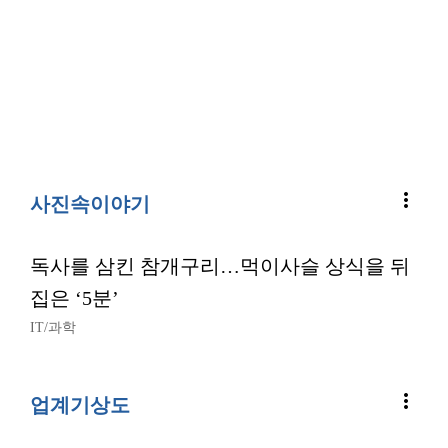
more_vert
사진속이야기
독사를 삼킨 참개구리…먹이사슬 상식을 뒤
집은 ‘5분’
IT/과학
more_vert
업계기상도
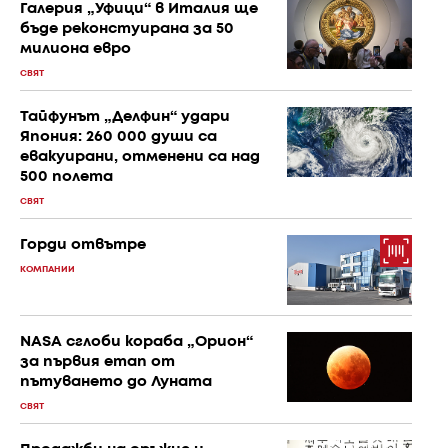
Галерия „Уфици“ в Италия ще
бъде реконстуирана за 50
милиона евро
СВЯТ
Тайфунът „Делфин“ удари
Япония: 260 000 души са
евакуирани, отменени са над
500 полета
СВЯТ
Горди отвътре
КОМПАНИИ
NASA сглоби кораба „Орион“
за първия етап от
пътуването до Луната
СВЯТ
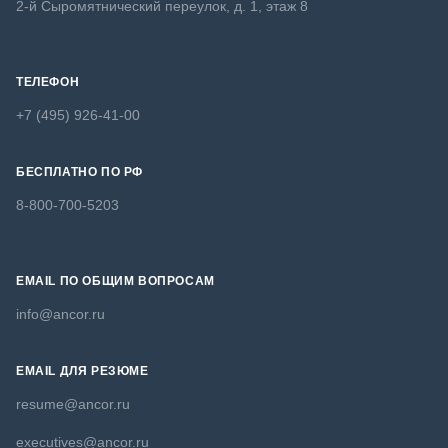
2-й Сыромятнический переулок, д. 1, этаж 8
ТЕЛЕФОН
+7 (495) 926-41-00
БЕСПЛАТНО ПО РФ
8-800-700-5203
EMAIL ПО ОБЩИМ ВОПРОСАМ
info@ancor.ru
EMAIL ДЛЯ РЕЗЮМЕ
resume@ancor.ru
executives@ancor.ru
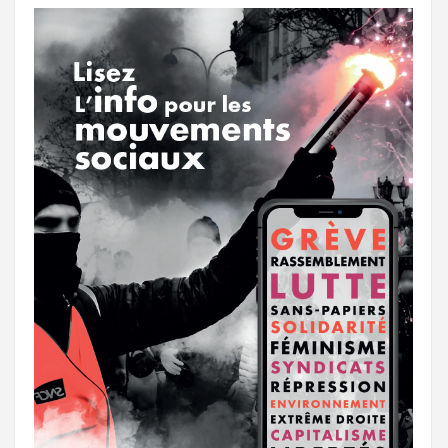
o
r
e
r
g
k
a
e
m
r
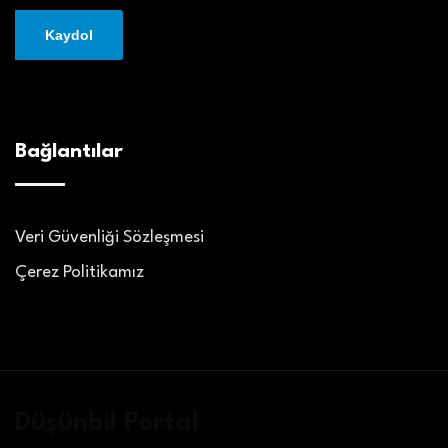
Bağlantılar
Veri Güvenliği Sözleşmesi
Çerez Politikamız
Düşünbil Portal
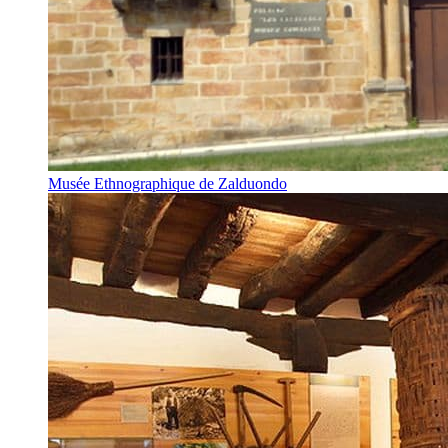
Musée Ethnographique de Zalduondo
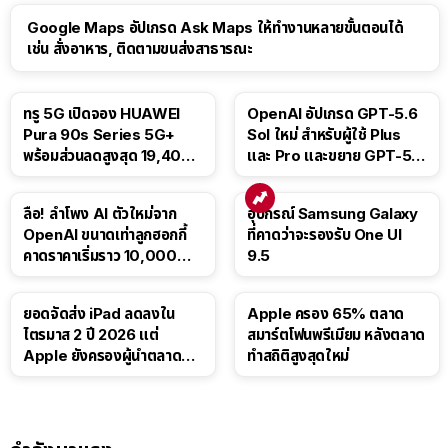
Google Maps อัปเกรด Ask Maps ให้ทำงานหลายขั้นตอนได้
เช่น สั่งอาหาร, ติดตามขนส่งสาธารณะ
ทรู 5G เปิดจอง HUAWEI
OpenAI อัปเกรด GPT-5.6
Pura 90s Series 5G+
Sol ใหม่ สำหรับผู้ใช้ Plus
พร้อมส่วนลดสูงสุด 19,400
และ Pro และขยาย GPT-5.6
บาท
Luna ให้ผู้ใช้ฟรี
ลือ! ลำโพง AI ตัวใหม่จาก
อุปกรณ์ Samsung Galaxy
OpenAI ขนาดเท่าลูกฮอกกี้
ที่คาดว่าจะรองรับ One UI
คาดราคาเริ่มราว 10,000
9.5
บาท
ยอดจัดส่ง iPad ลดลงใน
Apple ครอง 65% ตลาด
ไตรมาส 2 ปี 2026 แต่
สมาร์ตโฟนพรีเมียม หลังตลาด
Apple ยังครองผู้นำตลาด
ทำสถิติสูงสุดใหม่
แท็บเล็ต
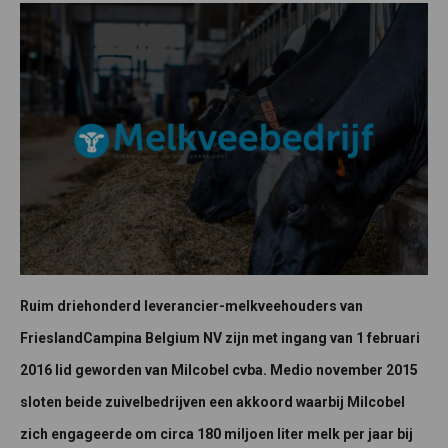
Ruim driehonderd leverancier-melkveehouders van
FrieslandCampina Belgium NV zijn met ingang van 1 februari
2016 lid geworden van Milcobel cvba. Medio november 2015
sloten beide zuivelbedrijven een akkoord waarbij Milcobel
zich engageerde om circa 180 miljoen liter melk per jaar bij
####################
WORK INSTRUCTION: If an entry contains a picture, leave it out and repeat the rest exactly.

WRITTEN RESPONSE:
more_vert
사진속이야기
독사를 삼킨 참개구리…먹이사슬 상식을 뒤
집은 ‘5분’
IT/과학
more_vert
업계기상도
Галерия „Уфици“ в Италия ще
бъде реконстуирана за 50
милиона евро
СВЯТ
Тайфунът „Делфин“ удари
Япония: 260 000 души са
евакуирани, отменени са над
500 полета
СВЯТ
Горди отвътре
КОМПАНИИ
NASA сглоби кораба „Орион“
за първия етап от
пътуването до Луната
СВЯТ
2-й Сыромятнический переулок, д. 1, этаж 8
ТЕЛЕФОН
+7 (495) 926-41-00
БЕСПЛАТНО ПО РФ
8-800-700-5203
EMAIL ПО ОБЩИМ ВОПРОСАМ
info@ancor.ru
EMAIL ДЛЯ РЕЗЮМЕ
resume@ancor.ru
executives@ancor.ru
o
r
e
r
g
k
a
e
m
r
Bağlantılar
Veri Güvenliği Sözleşmesi
Çerez Politikamız
Düşünbil Portal
Musée Ethnographique de Zalduondo
Google Maps อัปเกรด Ask Maps ให้ทำงานหลายขั้นตอนได้
เช่น สั่งอาหาร, ติดตามขนส่งสาธารณะ
ทรู 5G เปิดจอง HUAWEI
OpenAI อัปเกรด GPT-5.6
Pura 90s Series 5G+
Sol ใหม่ สำหรับผู้ใช้ Plus
พร้อมส่วนลดสูงสุด 19,400
และ Pro และขยาย GPT-5.6
บาท
Luna ให้ผู้ใช้ฟรี
ลือ! ลำโพง AI ตัวใหม่จาก
อุปกรณ์ Samsung Galaxy
OpenAI ขนาดเท่าลูกฮอกกี้
ที่คาดว่าจะรองรับ One UI
คาดราคาเริ่มราว 10,000
9.5
บาท
ยอดจัดส่ง iPad ลดลงใน
Apple ครอง 65% ตลาด
ไตรมาส 2 ปี 2026 แต่
สมาร์ตโฟนพรีเมียม หลังตลาด
Apple ยังครองผู้นำตลาด
ทำสถิติสูงสุดใหม่
แท็บเล็ต
Ruim driehonderd leverancier-melkveehouders van
FrieslandCampina Belgium NV zijn met ingang van 1 februari
2016 lid geworden van Milcobel cvba. Medio november 2015
sloten beide zuivelbedrijven een akkoord waarbij Milcobel
zich engageerde om circa 180 miljoen liter melk per jaar bij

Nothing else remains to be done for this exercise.